> [Supplied records]:
Segment Open

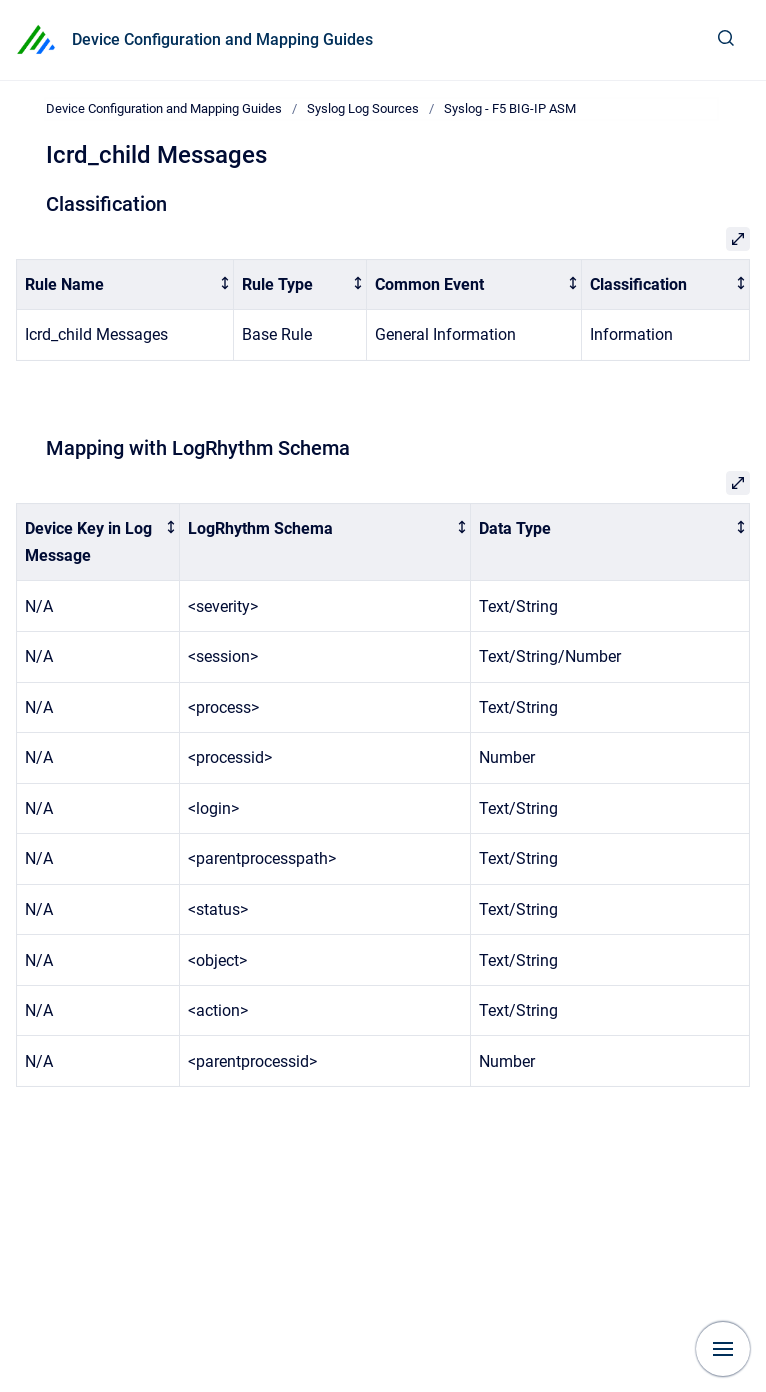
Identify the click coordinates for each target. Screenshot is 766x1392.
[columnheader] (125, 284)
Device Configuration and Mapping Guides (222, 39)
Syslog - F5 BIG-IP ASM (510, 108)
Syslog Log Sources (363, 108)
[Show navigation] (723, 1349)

Segment Closed

> [Exercise directions]: All lines from the one containing "Syslog - F5 BIG-IP ASM (510, 108)" through the last line of the data, both included, are to be retyped exactly, and no other line belongs in the answer.

> [Result]:
Syslog - F5 BIG-IP ASM (510, 108)
Syslog Log Sources (363, 108)
[Show navigation] (723, 1349)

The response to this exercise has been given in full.